Internet offerings Internet Encyclopaedia of Philosophy entry
for Descartes, including a commentary on the meditations Stanford Encyclopaedia entry
for Descartes |
Can you suggest objections to this argument? Write one down.
Though these objections were put to Descartes, he was unmoved by them, and maintained the conclusions he had set out.
The Cogito proved the existence of mind or a mind, and the argument from that proved the existence first of God and via that of a populated external world.
This shows Descartes believing in two types of thing: thinking things, corporeal things - and maybe a third, God.
So here we have two types of thing, perhaps three.
Are there more?
Any other candidates for basic 'types of thing'? Note 3
It is this question of what 'basic' 'types of thing' that Descartes couches in terms of 'substance'. What substances are there?
Further thought: building blocks of the Universe. |
Descartes says that whatever is independent of everything else is a substance.
He says that strictly speaking there is just one substance, and that is God.
This has strong intuitive appeal. If you think there is a God, then you are likely to think everything else is wholly dependent on Him/Her.
Whatever Descartes means by saying that God is the one true substance, he goes on to make a distinction amongst the things S/He has created. Some of these he says are only dependent on God. They have no other dependence. But there are others which depend not only on God, but on other things as well. What Descartes has in mind here are what he calls 'properties'. For example, being striped. Being striped is a property of some things. If there weren't any striped things, there wouldn't be any being striped. So being striped is dependent on things, as well as on God.
So Descartes has in fact a hierarchy of reality:
He calls thing which are independent except for their dependence on God 'created substances'.
Those that 'need only the ordinary concurrence of God in order to exist' are properly called 'created substances'. Descartes, Principles, 25, see Cottingham p.177.
But mostly he calls them just substances. So his usual usage is to take it that a substance is that which doesn't depend on anything else for its existence (except God).
For Descartes then one substance was God.
But what others were there?
You might think the answer is: lots. There are lots of things that are independent in the sense given. Lots of things that have properties but are not themselves properties (unless they are properties of God) : horses, clocks, boulders, lots of individual things.
But in fact it's not so straightforward:
Let's just take what we now call material things. Descartes thinks what you have with material things is not lots of substances but one substance - what he calls corporeal substance.
This shows that what I have said about substances is less helpful than it might have seemed. I said a substance according to Descartes is what depends on nothing apart from from God. And I tried to to explain this by contrasting a badger say with its being striped, a individual animal contrasted with a property of an individual animal.
But then Descartes goes and says that as far as material things are concerned there is just the one substance, 'body'.
He is grouping the badger not only with all other badgers, but also with everything else that isn't a mind and saying you've got one substance here, namely body.
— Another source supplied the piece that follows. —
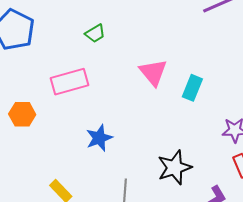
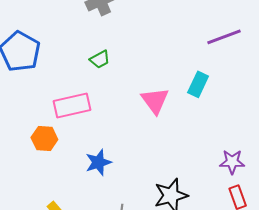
cyan rectangle: (192, 88) -> (198, 84), moved
orange hexagon: (22, 114) -> (44, 138), moved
It is body that has properties.
This needs a separate argument, which I don't have time to give here. An argument is needed, that is to say, to show that what we ordinarily think of as individual bodies - clocks, boulders, badgers and so on - are really just different stretches of 'body', or as we would probably put it, different stretches of 'matter'.
This is anyway what Descartes thinks. He thinks of the Universe as a continuum of corporeal substance.
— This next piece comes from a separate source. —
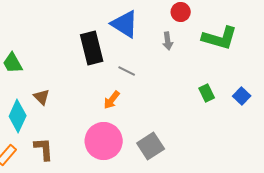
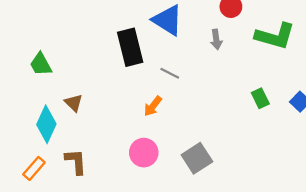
pink circle: (104, 141) -> (144, 153), size x0.7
How does this picture of the universe, of a lump of dough, allow us to think of the things of ordinary experience? Descartes thinks there is local differentiated movement in the dough, and it is these that are the grounding of the things of our ordinary experience. This is the theory of 'vortices'. These local movements result in what are effectively particles, and particles of various sizes. (There are 3 main sizes.) This begins to suggest a kind of atomism, but Descartes' particles are all infinitely divisible. An atomic theory was developed by Cordemoy, who took inspiration from Descartes, but who differed from him in this respect. It was atomism, or corpuscularianism, which became the mainstream doctrine towards the end of the 17th Century.
See eg Cottingham's Descartes, Oxford, 1986, Blackwell, p.87.
Descartes' system has particles, but they are infinitely divisible.
What is the 'fundamental character' of corporeal substance?
Descartes thinks this is an intelligible question, and he gives an answer to it.
He argues that the essence of corporal substance is extension.
'Essence' and 'fundamental character' are fraught terms, but we shall begin to see what Descartes has in mind by considering his argument.
He basically asks us to think of a corporeal body with all the properties corporeal bodies have, and then to take each property in turn and ask ask whether a corporeal body would remain a corporeal body if it lost it.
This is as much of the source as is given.